Movies, however, remain a vital foundation—perhaps the sturdiest foundation—of our commonality. Despite thousands of films flooding theaters each year, they are at least staggered in their release, allowing us to digest them—and swap opinions about them over the watercooler, the lunch counter and the dinner table—a few at a time, unlike television, which has morphed into a noisy, dizzying, overwhelming pastiche of programming. And with their eternal allure—nothing trumps that towering screen for the pure power of presentation, that larger-than-life authority—they are surely the medium to master for political strategists of the future.




• • •


So What's New III? Baby boomers are arguably the final generation to consume relatively bias-free news in their formative years. Point-of-view news in entertaining, preach-to-the-choir packaging, once a limited subset in our living rooms and on our newsstands, is close to ruling the American media—this newspaper, this story, both clear examples. Documentaries have transformed into arguments—Fahrenheit 9/11 is hardly an old-school documentary; it's a cinematic firebomb from a first-class propagandist and polemicist.
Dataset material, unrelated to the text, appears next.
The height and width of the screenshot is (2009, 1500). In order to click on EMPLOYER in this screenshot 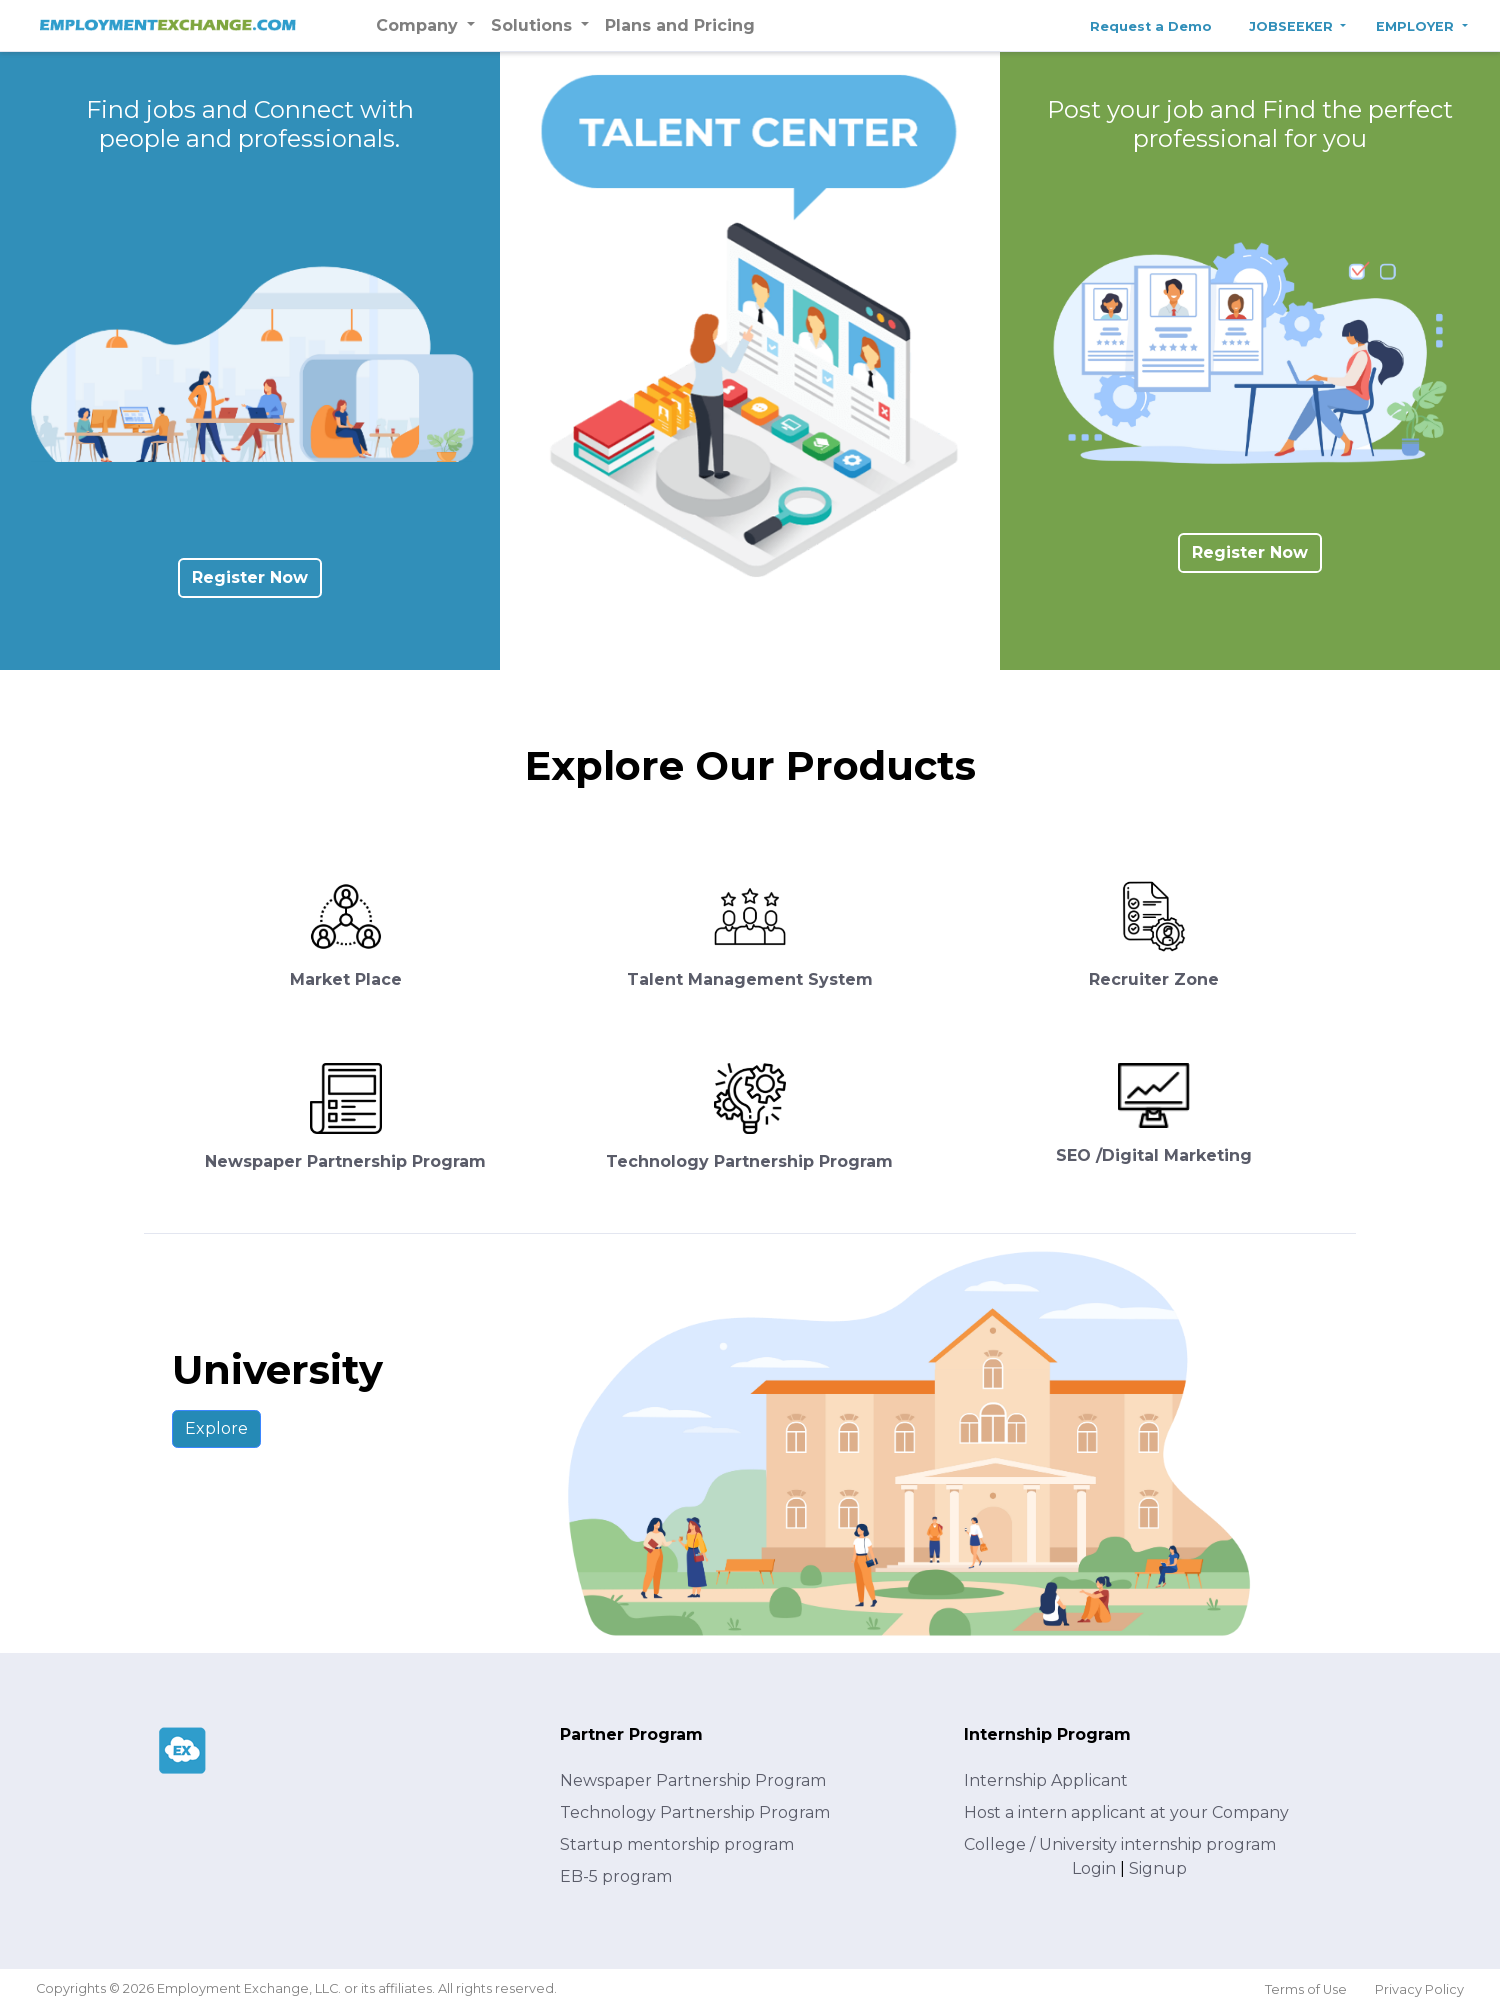, I will do `click(1417, 26)`.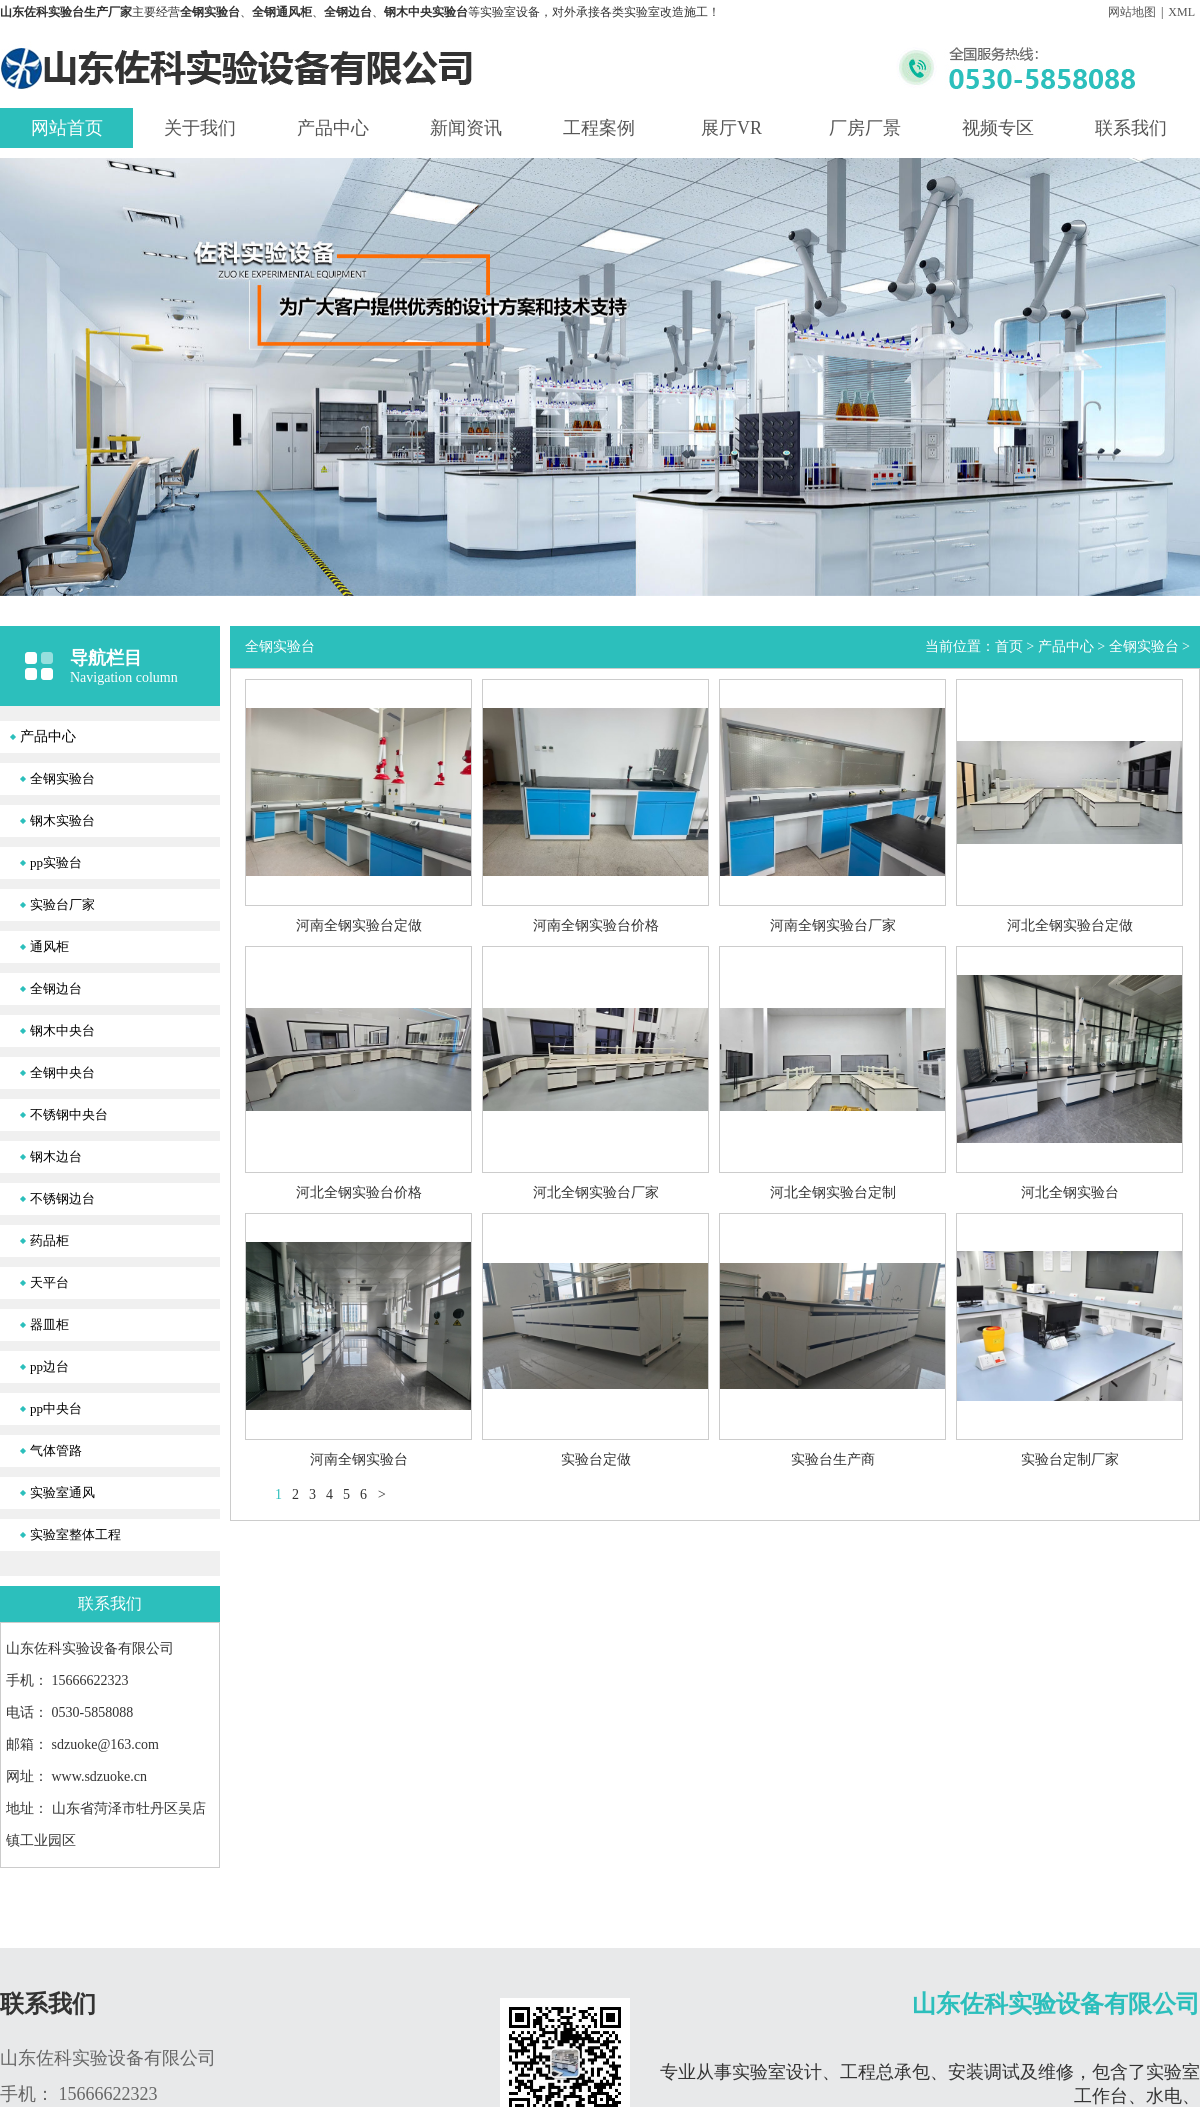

When news is now absorbed from the unregulated, factually suspect Internet, from Jon Stewart's snarky, satirical Daily Show, from windbags Rush Limbaugh and Bill O'Reilly on the right side of the radio dial, and whiners Al Franken and Janeane Garofalo on the left side, from the laughably right-tilting Fox News Channel (which compounds its insult to the audience by flacking its "fair and balanced" approach), from the left-tinged CNN (an overreaction to Fox), from the extremist ideologues on the scream (nee "talk") show circuit, and from a culture thriving more on invective than information and elevating entertainment over perspective for new generations of voters raised in the bosom of pop culture ... well, whaddaya expect?




• • •


Perhaps it was pure happenstance, an inexplicable collision of timing and fate that suddenly shot a pack of movies into the heart of the American Dialogue. As coincidences go, the same might be said of the Big Bang. Consider the fallout from that modest flicker of energy.


In this new millennium, we are, after all, The United States of Entertainment. Where else should we look for political, social, religious, cultural and intellectual guidance but toward ... the multiplex?